Osama bin Laden insieme al braccio destro al-Zawahiri

Dopo la morte del leader di al Qaeda Osama bin Laden, si apre il problema della successione all’interno dell’organizzazione terroristica. A prendere il comando, anche secondo l’ex capo dei servizi pachistani di intelligence (Isi), il generale a riposo Hamid Gul, sarà il braccio destro dello sceicco saudita, Ayman al Zawahiri, medico egiziano nato il 19 giugno 1951 (Leggi la sua scheda sul sito dell’Fbi), fra i fondatori di al Qaida alla fine degli anni Ottanta.

Cinquantanove anni, nato in una famiglia di magistrati e medici egiziani, il ‘dottore’, numero due dell’organizzazione di Osama Bin Laden, è a fianco dello ‘sceicco del terrore’ da oltre un decennio, da quando, in nome della comune lotta contro “gli ebrei e i crociati”, l’ala egiziana del jihad si unì a quella che faceva capo al miliardario saudita.
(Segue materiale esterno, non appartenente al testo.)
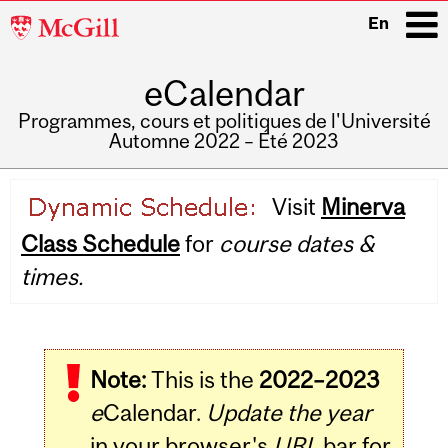
McGill
En
University
eCalendar
i
Programmes, cours et politiques de l'Université
Automne 2022 – Été 2023
Main
Visit
Minerva
navigation
Class Schedule
for
course dates &
times.
Note:
This is the
2022–2023
e
Calendar.
Update the year
in your browser's
URL
bar for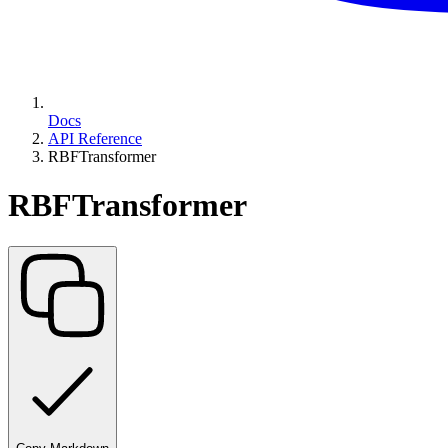
Docs
API Reference
RBFTransformer
RBFTransformer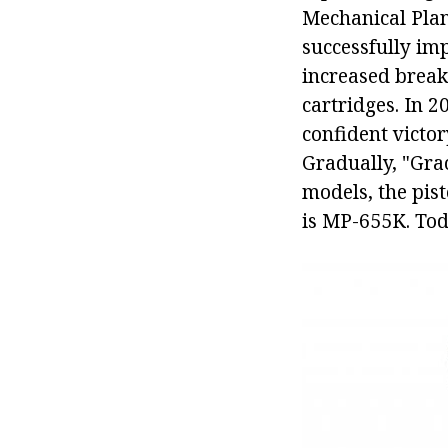
Mechanical Plan
successfully im
increased breako
cartridges. In 2
confident victor
Gradually, "Gra
models, the pis
is MP-655K. Tod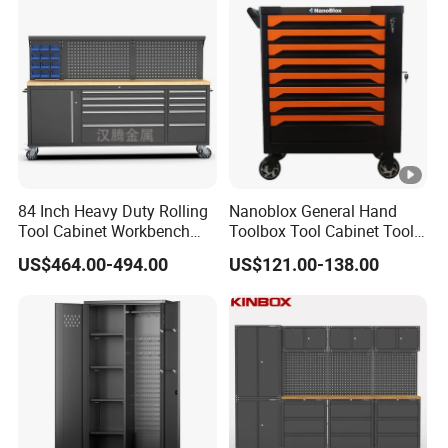
84 Inch Heavy Duty Rolling
Nanoblox General Hand
Tool Cabinet Workbench
Toolbox Tool Cabinet Tool
with Wheels Storage Cart
Chest Organiser Tool Box
US$464.00-494.00
US$121.00-138.00
and Tools Tool Cabinet with
Tools Garage Cabinet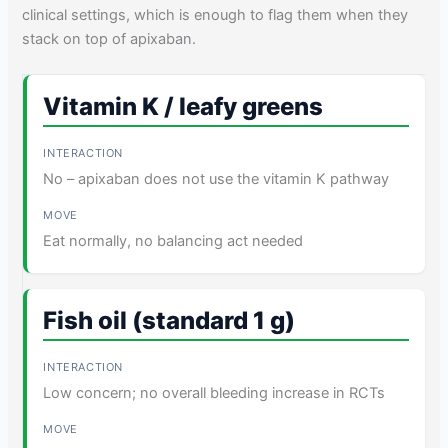
clinical settings, which is enough to flag them when they
stack on top of apixaban.
Vitamin K / leafy greens
No – apixaban does not use the vitamin K pathway
Eat normally, no balancing act needed
Fish oil (standard 1 g)
Low concern; no overall bleeding increase in RCTs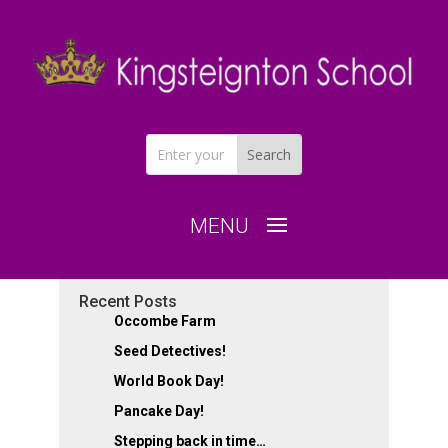
Recent Posts
Occombe Farm
Cowslip – Fun in the
Seed Detectives!
explorer dome!
World Book Day!
Pancake Day!
by
|
Dec 16, 2024
|
Class of 2030
Stepping back in time…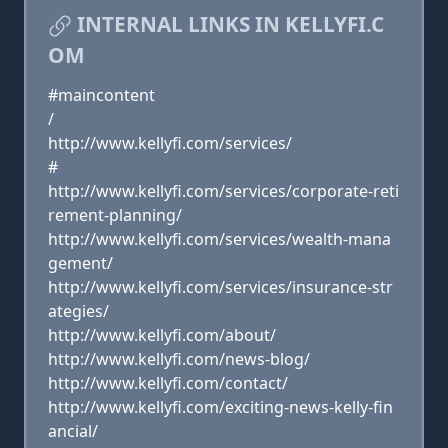
INTERNAL LINKS IN KELLYFI.C
OM
#maincontent
/
http://www.kellyfi.com/services/
#
http://www.kellyfi.com/services/corporate-reti
rement-planning/
http://www.kellyfi.com/services/wealth-mana
gement/
http://www.kellyfi.com/services/insurance-str
ategies/
http://www.kellyfi.com/about/
http://www.kellyfi.com/news-blog/
http://www.kellyfi.com/contact/
http://www.kellyfi.com/exciting-news-kelly-fin
ancial/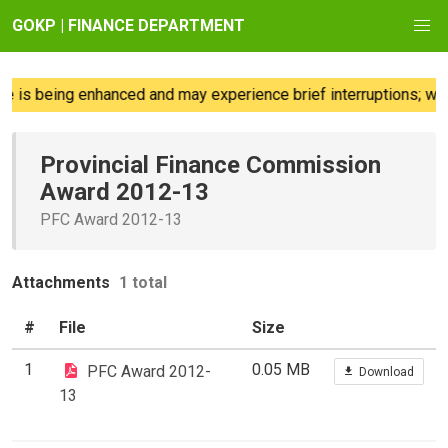
GOKP | FINANCE DEPARTMENT
 is being enhanced and may experience brief interruptions; we 
Provincial Finance Commission
Award 2012-13
PFC Award 2012-13
Attachments
1 total
#
File
Size
1
0.05 MB
PFC Award 2012-
Download
13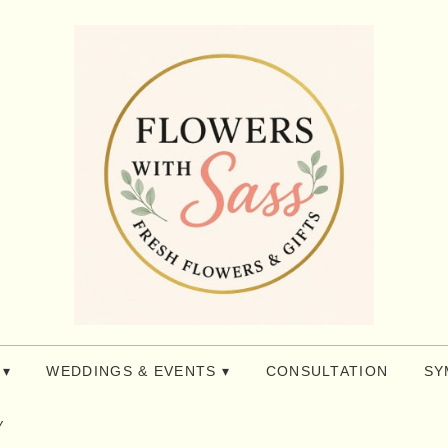
 ▾
WEDDINGS & EVENTS ▾
CONSULTATION
SY
y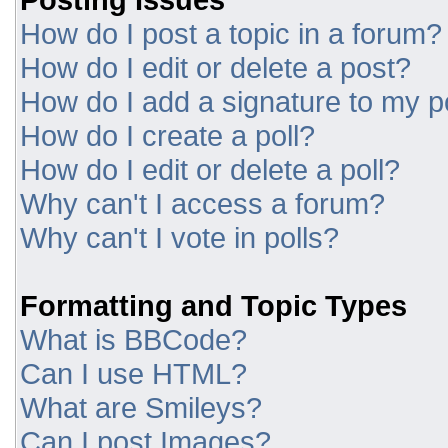
How do I post a topic in a forum?
How do I edit or delete a post?
How do I add a signature to my p
How do I create a poll?
How do I edit or delete a poll?
Why can't I access a forum?
Why can't I vote in polls?
Formatting and Topic Types
What is BBCode?
Can I use HTML?
What are Smileys?
Can I post Images?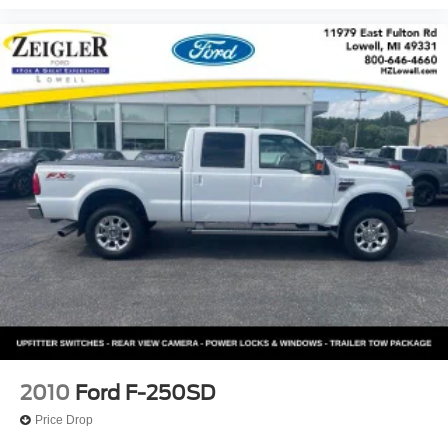
2010
Ford F-250SD
Price Drop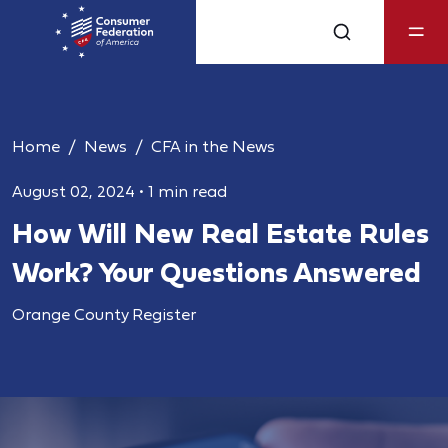
Home
News
CFA in the News
August 02, 2024
•
1 min read
How Will New Real Estate Rules
Work? Your Questions Answered
Orange County Register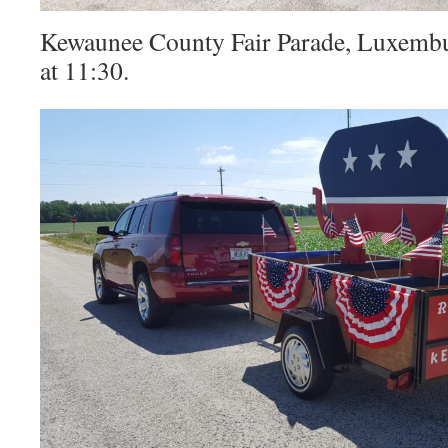
Kewaunee County Fair Parade, Luxembu
at 11:30.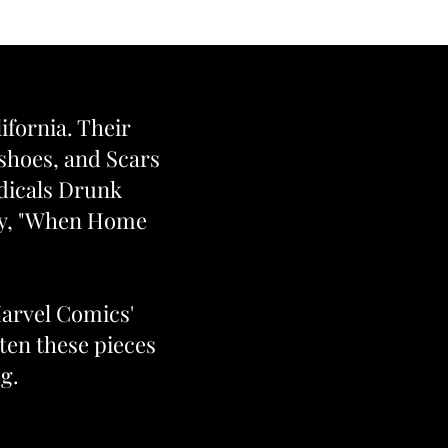
lifornia. Their
eshoes, and Scars
odicals Drunk
ogy, "When Home
Marvel Comics'
ten these pieces
g.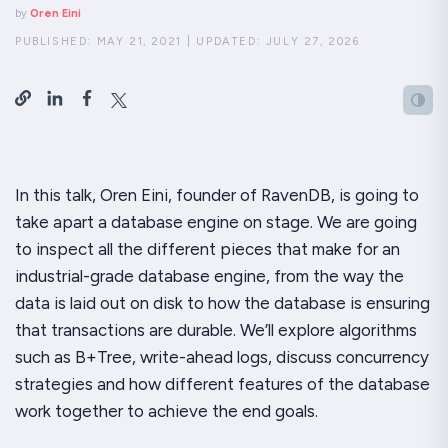
by
Oren Eini
PUBLISHED:
MAY 21, 2021
|
UPDATED:
JULY 27, 2026
In this talk, Oren Eini, founder of RavenDB, is going to
take apart a database engine on stage. We are going
to inspect all the different pieces that make for an
industrial-grade database engine, from the way the
data is laid out on disk to how the database is ensuring
that transactions are durable. We’ll explore algorithms
such as B+Tree, write-ahead logs, discuss concurrency
strategies and how different features of the database
work together to achieve the end goals.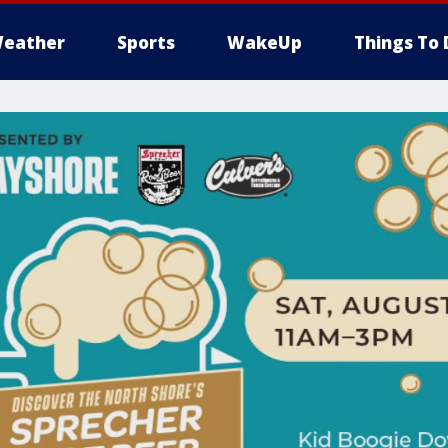
eather
Sports
WakeUp
Things To 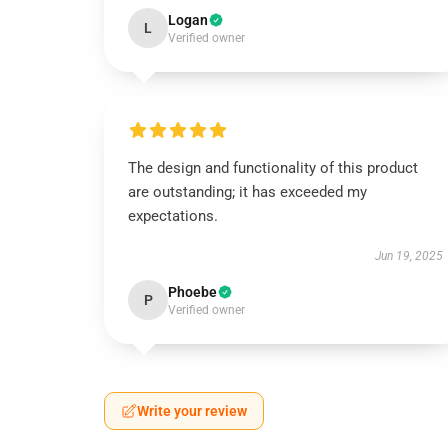
Logan
L
Verified owner
The design and functionality of this product
are outstanding; it has exceeded my
expectations.
Jun 19, 2025
Phoebe
P
Verified owner
Write your review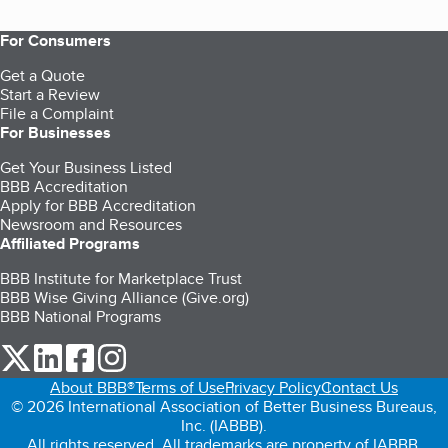
For Consumers
Get a Quote
Start a Review
File a Complaint
For Businesses
Get Your Business Listed
BBB Accreditation
Apply for BBB Accreditation
Newsroom and Resources
Affiliated Programs
BBB Institute for Marketplace Trust
BBB Wise Giving Alliance (Give.org)
BBB National Programs
our Twitter (opens in a new tab)
our LinkedIn (opens in a new tab)
our Facebook (opens in a new tab)
our Instagram (opens in a new tab)
About BBB®
Terms of Use
Privacy Policy
Contact Us
© 2026 International Association of Better Business Bureaus,
Inc. (IABBB).
All rights reserved. All trademarks are property of IABBB.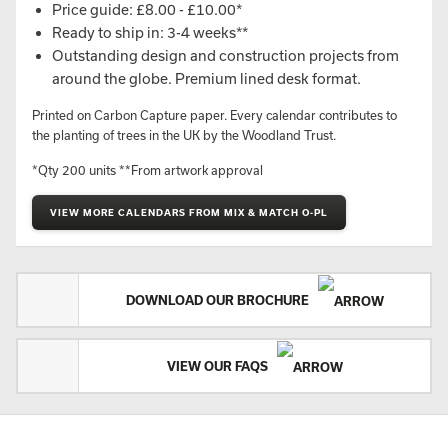
Price guide: £8.00 - £10.00*
Ready to ship in: 3-4 weeks**
Outstanding design and construction projects from
around the globe. Premium lined desk format.
Printed on Carbon Capture paper. Every calendar contributes to
the planting of trees in the UK by the Woodland Trust.
*Qty 200 units **From artwork approval
VIEW MORE CALENDARS FROM MIX & MATCH O-PL
DOWNLOAD OUR BROCHURE
VIEW OUR FAQS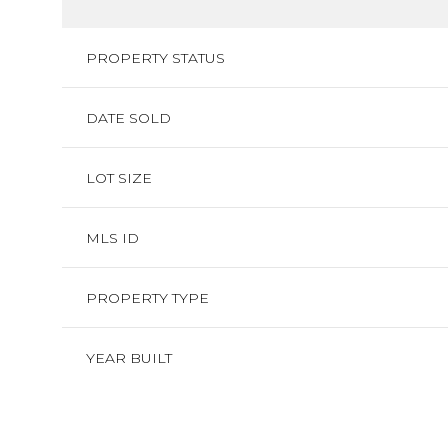
PROPERTY STATUS
DATE SOLD
LOT SIZE
MLS ID
PROPERTY TYPE
YEAR BUILT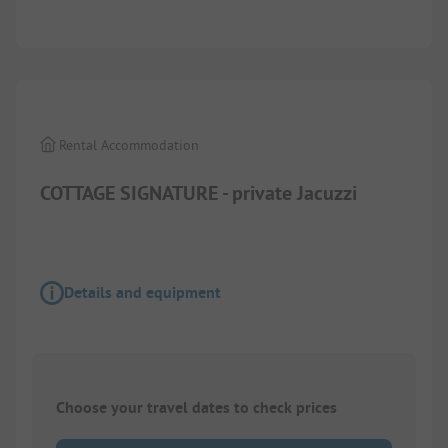
1/
7
Rental Accommodation
COTTAGE SIGNATURE - private Jacuzzi
Details and equipment
Choose your travel dates to check prices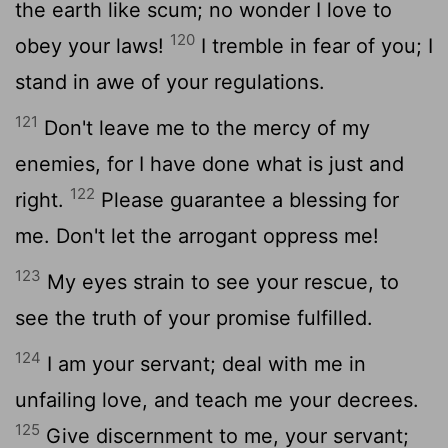
the earth like scum; no wonder I love to
120
obey your laws!
I tremble in fear of you; I
stand in awe of your regulations.
121
Don't leave me to the mercy of my
enemies, for I have done what is just and
122
right.
Please guarantee a blessing for
me. Don't let the arrogant oppress me!
123
My eyes strain to see your rescue, to
see the truth of your promise fulfilled.
124
I am your servant; deal with me in
unfailing love, and teach me your decrees.
125
Give discernment to me, your servant;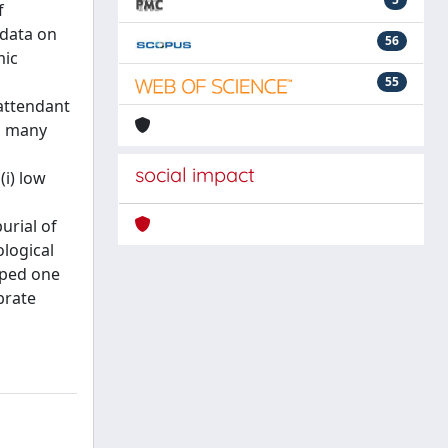
f
 data on
56
mic
55
 attendant
g many
social impact
(i) low
urial of
ological
aped one
brate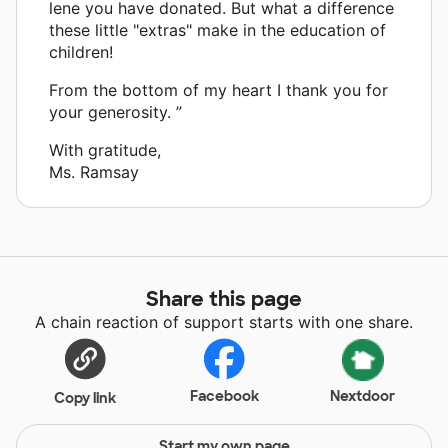
lene you have donated. But what a difference
these little "extras" make in the education of
children!
From the bottom of my heart I thank you for
your generosity. ”
With gratitude,
Ms. Ramsay
Share this page
A chain reaction of support starts with one share.
Facebook
Nextdoor
Copy link
Start my own page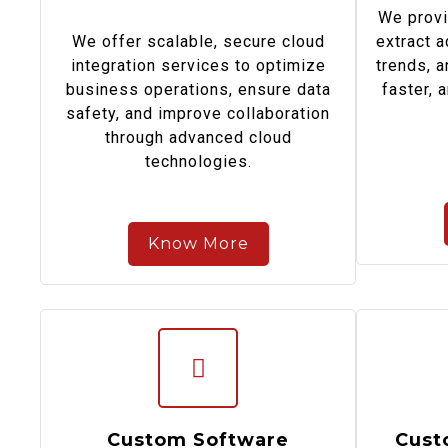
We provi
We offer scalable, secure cloud
extract a
integration services to optimize
trends, 
business operations, ensure data
faster, 
safety, and improve collaboration
through advanced cloud
technologies.
Know More
Custom Software
Cust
Entrato nei “Fratelli musulmani” a 14 anni -il gruppo radicale sunnita che ha ispirato Osama Bin Laden sin dall’inizio dei suoi studi in una scuola religiosa di Gedda – Al Zawahiri fu tra le centinaia di persone arrestate a seguito dell’assassinio del presidente egiziano Anwar al Sadat, il 6 ottobre del 1981. Rilasciato poco dopo, si recò in Afghanistan, dove si unì alla resistenza dei mujahidin contro l’occupante sovietico: fu allora che per la prima volta entrò in contatto con Bin Laden, con cui diede vita ad Al Qaeda.

Già nel 1996, gli Stati Uniti – che su di lui hanno posto una taglia di 25 milioni di dollari – lo ritenevano la minaccia più seria e credibile contro gli obiettivi americani. Come poi dimostrato dagli attacchi alle ambasciate degli Stati Uniti in Kenya e Tanzania, nell’agosto del 1998, costati la vita a oltre 250 persone.

Le autorità del Cairo lo ritengono responsabile anche dell’attentato nel novembre del 1997 a Luxor, nel quale morirono 62 turisti, per il quale è stato condannato a morte in contumacia.

Volto e voce di Al Qaeda – numerosi sono i messaggi video e audio che ha registrato in questi anni per incitare al Jihad, denunciare “i crociati, le cospirazioni sioniste e gli arabi traditori”- al Zawahiri fu già obiettivo di un raid americano all’inizio del 2006. Il 13 gennaio, la Cia lanciò un attacco a Damadola, un villaggio pachistano al confine con l’Afghanistan, dove credeva si trovasse il medico egiziano invitato a una cena di leader militanti. Nel raid morirono 18 persone, tra cui cinque donne e cinque bambini, mentre al Zawahiri, la cui presenza a quella cena non venne mai in realtà confermata, sfuggì all’attacco aereo americano.

In un messaggio audio del mese di aprile 2008, il numero due di al Qaeda definì le Nazioni Unite “un nemico dell’Islam e dei musulmani” e assicurò che Bin Laden era “vivo e in buona salute”. Nel gennaio successivo, in un nuovo messaggio, il medico egiziano giurò vendetta per gli attacchi israeliani su Gaza. Il 14 dicembre 2009 Zawahiri rilanciava l’appello a dar vita ad uno stato islamico in Israele ed esortava i suoi a “promuovere il jihad contro gli ebrei” e i loro sostenitori.